The 1930s Dust Bowl created post-apocalyptic conditions for the Central Plains, but Lisa Graumlich, who heads the University of Washington’s College of the Environment, said that the severe drought that plagued the Southwest from 1100-1300, ”makes the Dust Bowl look like a picnic.” That drought occurred during what researchers have called the Medieval Climate Anomaly and contributed to widespread ecosystem shifts and the collapse of civilizations across the Southwest.
Yet both those droughts pale in comparison to the severity of drought projected to befall those regions — which encompass all or part of 17 states from California to Louisiana to Minnesota — during the latter half of the 21st century if greenhouse gas emissions continue to rise according to a new study published in Science Advances. Both regions are all but guaranteed to experience a severe drought that would last at least a decade, with the odds of a drought lasting multiple decades at about 80 percent. In comparison, the chance of a multidecadal drought occurring during 1950-2000 was less than 10 percent.
Previous studies have looked forward at drought risks and also drawn comparisons to the Dust Bowl, but none have drawn comparisons with tree ring records of the past. This one not only does that but uses a suite of 17 climate models and three drought measures to provide as much insight as possible.
“The surprising thing to us was really how consistent the response was over these regions, nearly regardless of what model we used or what soil moisture metric we looked at. It all showed this really, really significant drying,” Benjamin Cook, a researcher at the NASA Goddard Institute for Space Studies and lead author of the study, said.
The significance isn’t lost on Graumlich, who wasn’t affiliated with the study. “When they tell me we are headed to something like, or exceeding, the severity of the Medieval Climate Anomaly, the hair on my neck starts standing up. It’s very, very serious,” Graumlich said. Graumlich said that the drought during that period essentially dried up rivers east of the Sierra Nevada mountains and caused water levels at Mono Lake, an expansive inland lake in California, to virtually disappear. Highly evolved societies collapsed and descended into warfare. The Dust Bowl, though less severe in terms of drought and length, impacted a larger population. More than 3.5 million people abandoned the Plains in the 1930s as massive dust storms rolled over houses and fields, and heat baked the region.
Climate change is not only projected to dry out the western U.S. but also drive temperatures higher, which would help reinforce drought. That pattern is currently on display in California, where heat is helping keep dry conditions locked in place, according to research published late last year by Kevin Anchukaitis, a paleoclimatologist at Woods Hole Oceanographic Institute. Anchukaitis said the new study shows, “the increasing importance that higher temperatures and increased evaporative demand will have in fueling severe and persistent droughts.”
Technology and groundwater have helped insulate farmers from drought more than their Dust Bowl and Pueblo Indian counterparts. But the California drought has still cost the state at least $2.2 billion and thousands of jobs. And groundwater, which has been used to reduce the impacts somewhat, isn’t a renewable resource, at least not at the current rates of use.
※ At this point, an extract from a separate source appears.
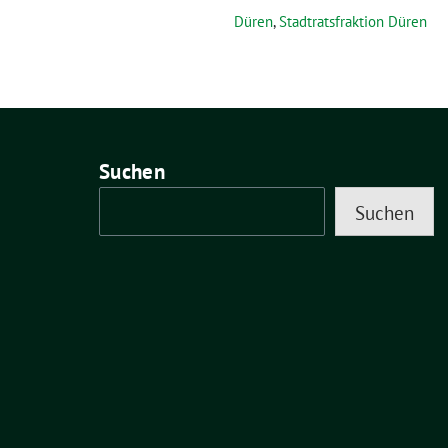
Düren
,
Stadtratsfraktion Düren
Suchen
Suchen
That’s in part why future droughts in the Southwest and Central Plains could be even more costly. Agriculture in California, a nearly $43 billion industry, and grains produced in the Central Plains, including 40 percent of the world’s corn and about 10 percent of the world’s wheat, would both take big hits from any prolonged drought and could have a ripple effect felt beyond the region. Food supplies could be disrupted and price shocks could reverberate through global markets.
Growing populations in urban areas from Dallas to Minneapolis to Phoenix to Los Angeles could also face water shortages. “The work is well laid out, but it’s a tough paper to read given the implications, especially for someone who calls the Southwest home,” Jonathan Overpeck, director of the Institute of the Environment at the University of Arizona, said. “Impacts on water supply and natural land cover could be especially large in the Southwest, where warming is already exacerbating a 15-year long drought, and reservoir levels are already at all-time lows on the Colorado River.”
The study outlines the risk of drought using a few methods including the Palmer Drought Severity Index, which decision makers use to access federal emergency funds. Graumlich said that familiarity helps make this study more accessible to urban planners, water managers and agricultural services who will have to deal with an unfamiliar and sobering future.